See also: Comic explores a changed Cairo

But this long and proud history is in serious jeopardy. And if it collapses, I firmly believe so does Egypt’s hope for a better future.

As an Egyptian-American comedian, I had the opportunity to be part of the rise of stand-up comedy in the region. During my first show in Cairo, maybe four or five years ago, I remember one local comedian was so nervous because he thought he “might be arrested” by the government just for telling jokes.

Earlier this year I had the opportunity to produce the first stand-up comedy show post-Egyptian revolution. I remember the buzz in the air as comedians made light of a tense situation – the ouster of Hosni Mubarak and the uncertainty of the country.

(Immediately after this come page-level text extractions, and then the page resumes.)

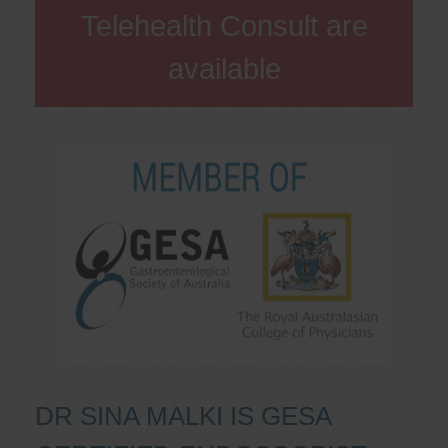
Telehealth Consult are
available
DR SINA MALKI IS GESA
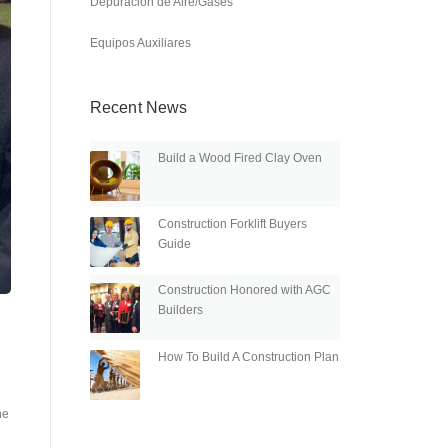
Depuración de Aire/Gases
Equipos Auxiliares
Recent News
Build a Wood Fired Clay Oven
Construction Forklift Buyers
Guide
Construction Honored with AGC
Builders
How To Build A Construction Plan
he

As a performer, I was able to address, for the first time in my shows, sexual harassment and the religious hypocrisy of “complete religious freedom as long as you’re Muslim or Christian.” We even had a female comedian wearing hijab perform on stage. The progression of the country in such a short time period was mind boggling.

Until now.

Who would have guessed that the limited freedom of speech afforded to Egyptians under the old regime would develop into no freedom of speech at all? That a country, which was the “beacon of hope” less than one year ago, is now a catalyst for a “return to the dark ages.”

See also: Comedian stands up for Arabs’ right to laugh

I’m not saying that we shouldn’t be sensitive to religious and cultural needs – though my personal vote as a comedian is everything should be open to criticism and satire. Many countries have restrictions on programming, including the U.S., but to retroactively punish someone for previously approved material is beyond reason.

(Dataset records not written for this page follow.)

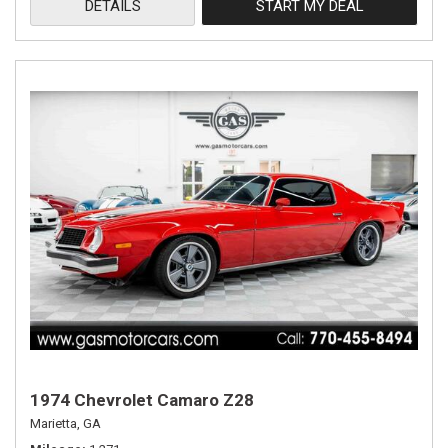
DETAILS
START MY DEAL
1974 Chevrolet Camaro Z28
Marietta, GA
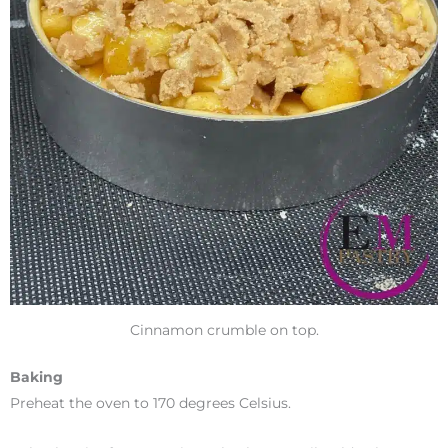
Cinnamon crumble on top.
Baking
Preheat the oven to 170 degrees Celsius.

Mr. Imam has the opportunity to appeal but, regardless of if he wins or not, a clear message has been sent: any challenge to the “societal norm” will not be tolerated. This doesn’t just prevent comedians, writers and artists from finding humor in the single biggest aspect of every Egyptian’s life but it also will suppress creativity in general.

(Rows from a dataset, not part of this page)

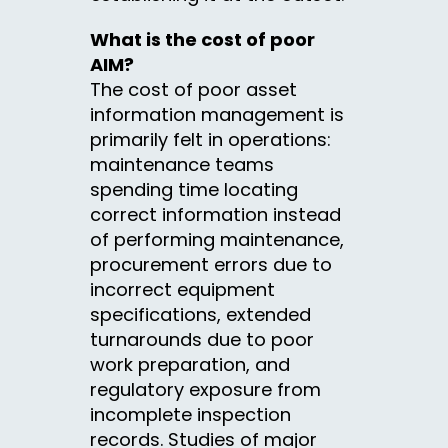
What is the cost of poor
AIM?
The cost of poor asset
information management is
primarily felt in operations:
maintenance teams
spending time locating
correct information instead
of performing maintenance,
procurement errors due to
incorrect equipment
specifications, extended
turnarounds due to poor
work preparation, and
regulatory exposure from
incomplete inspection
records. Studies of major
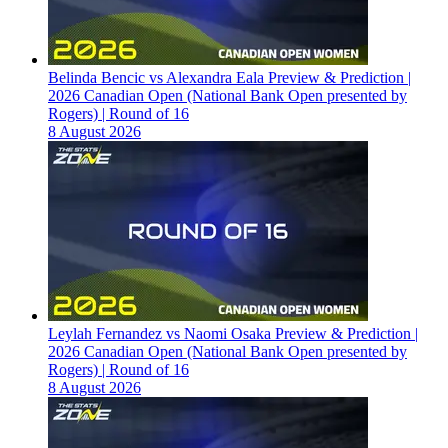
Belinda Bencic vs Alexandra Eala Preview & Prediction |
2026 Canadian Open (National Bank Open presented by
Rogers) | Round of 16
8 August 2026
Leylah Fernandez vs Naomi Osaka Preview & Prediction |
2026 Canadian Open (National Bank Open presented by
Rogers) | Round of 16
8 August 2026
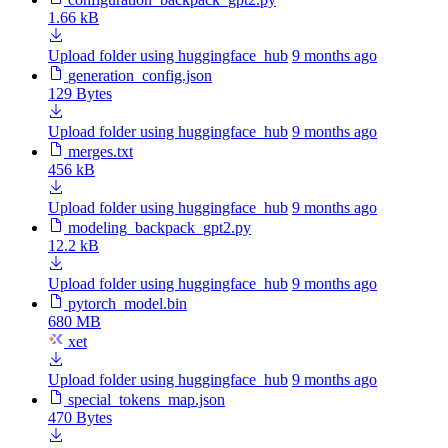
1.66 kB
Upload folder using huggingface_hub
9 months ago
generation_config.json
129 Bytes
Upload folder using huggingface_hub
9 months ago
merges.txt
456 kB
Upload folder using huggingface_hub
9 months ago
modeling_backpack_gpt2.py
12.2 kB
Upload folder using huggingface_hub
9 months ago
pytorch_model.bin
680 MB
xet
Upload folder using huggingface_hub
9 months ago
special_tokens_map.json
470 Bytes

Can a Muslim character in a film not drink alcohol? It happens everyday in real life but are we not allowed to show it because the courts want us to pretend it doesn’t exist? More importantly, what happens to that actor playing the part – even if he is really drinking apple juice instead of a beer?

Regardless of the outcome in the Adel Imam trial, if Egyptians don’t raise their voices against this ridiculous verdict, this may not just signal the demise of comedy in Egypt – this could very well be the demise of the country itself.

The opinions expressed in this commentary are solely those of Ronnie Khalil.